_TASK DIRECTIONS_.
Skip the pictures and copy all the data that follows exactly.

[Stored items]
++++++++++

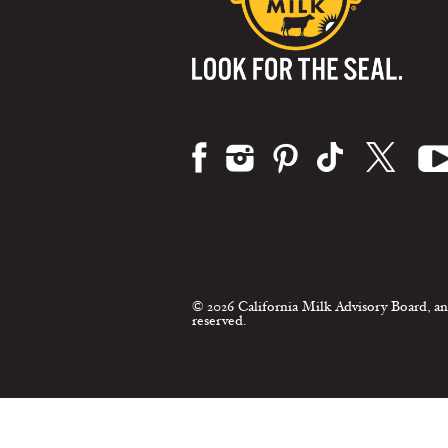
Visit us on:
© 2026 California Milk Advisory Board, an
reserved.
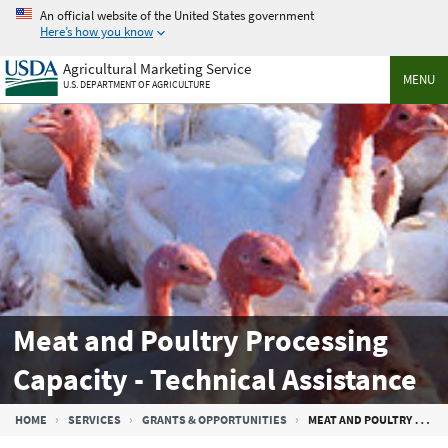
Skip
An official website of the United States government
to
Here’s how you know
main
Agricultural Marketing Service
content
MENU
U.S. DEPARTMENT OF AGRICULTURE
Meat and Poultry Processing
Capacity - Technical Assistance
Breadcrumb
HOME
SERVICES
GRANTS & OPPORTUNITIES
MEAT AND POULTRY PROCESSING CAPACITY - TECHNICAL ASSISTANCE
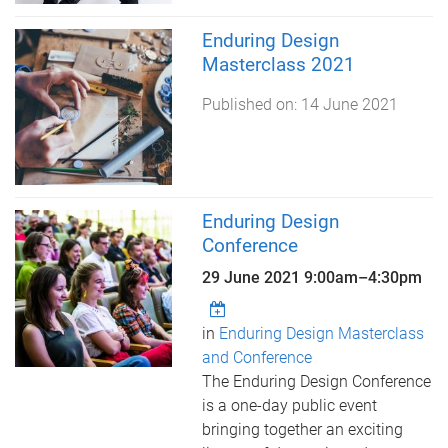
Enduring Design
Masterclass 2021
Published on:
14 June 2021
Enduring Design
Conference
29 June 2021
9:00am
–
4:30pm
in
Enduring Design Masterclass
and Conference
The Enduring Design Conference
is a one-day public event
bringing together an exciting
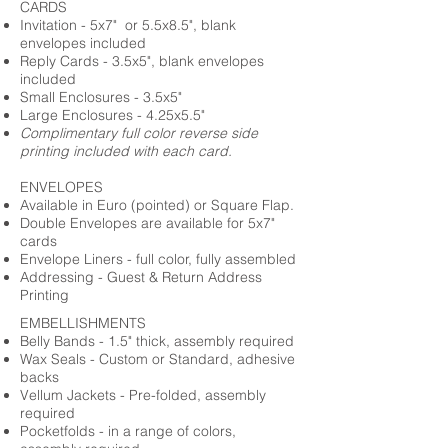
CARDS
Invitation - 5x7" or 5.5x8.5", blank
envelopes included
Reply Cards - 3.5x5", blank envelopes
included
Small Enclosures - 3.5x5"
Large Enclosures - 4.25x5.5"
Complimentary full color reverse side
printing included with each card.
ENVELOPES
Available in Euro (pointed) or Square Flap.
Double Envelopes are available for 5x7"
cards
Envelope Liners - full color, fully assembled
Addressing - Guest & Return Address
Printing
EMBELLISHMENTS
Belly Bands - 1.5" thick, assembly required
Wax Seals - Custom or Standard, adhesive
backs
Vellum Jackets - Pre-folded, assembly
required
Pocketfolds - in a range of colors,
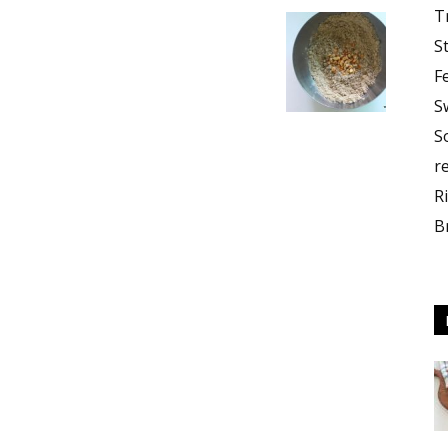
T
S
F
S
S
r
R
B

++++++++++

_FINISHED EXERCISE_.
Visit us on:
© 2026 California Milk Advisory Board, an
reserved.
Skip
An official website of the United States government
to
Here’s how you know
main
Agricultural Marketing Service
content
MENU
U.S. DEPARTMENT OF AGRICULTURE
Meat and Poultry Processing
Capacity - Technical Assistance
Breadcrumb
HOME
SERVICES
GRANTS & OPPORTUNITIES
MEAT AND POULTRY PROCESSING CAPACITY - TECHNICAL ASSISTANCE
Enduring Design
Masterclass 2021
Published on:
14 June 2021
Enduring Design
Conference
29 June 2021
9:00am
–
4:30pm
in
Enduring Design Masterclass
and Conference
The Enduring Design Conference
is a one-day public event
bringing together an exciting
CARDS
Invitation - 5x7" or 5.5x8.5", blank
envelopes included
Reply Cards - 3.5x5", blank envelopes
included
Small Enclosures - 3.5x5"
Large Enclosures - 4.25x5.5"
Complimentary full color reverse side
printing included with each card.
ENVELOPES
Available in Euro (pointed) or Square Flap.
Double Envelopes are available for 5x7"
cards
Envelope Liners - full color, fully assembled
Addressing - Guest & Return Address
Printing
EMBELLISHMENTS
Belly Bands - 1.5" thick, assembly required
Wax Seals - Custom or Standard, adhesive
backs
Vellum Jackets - Pre-folded, assembly
required
Pocketfolds - in a range of colors,
T
S
F
S
S
r
R
B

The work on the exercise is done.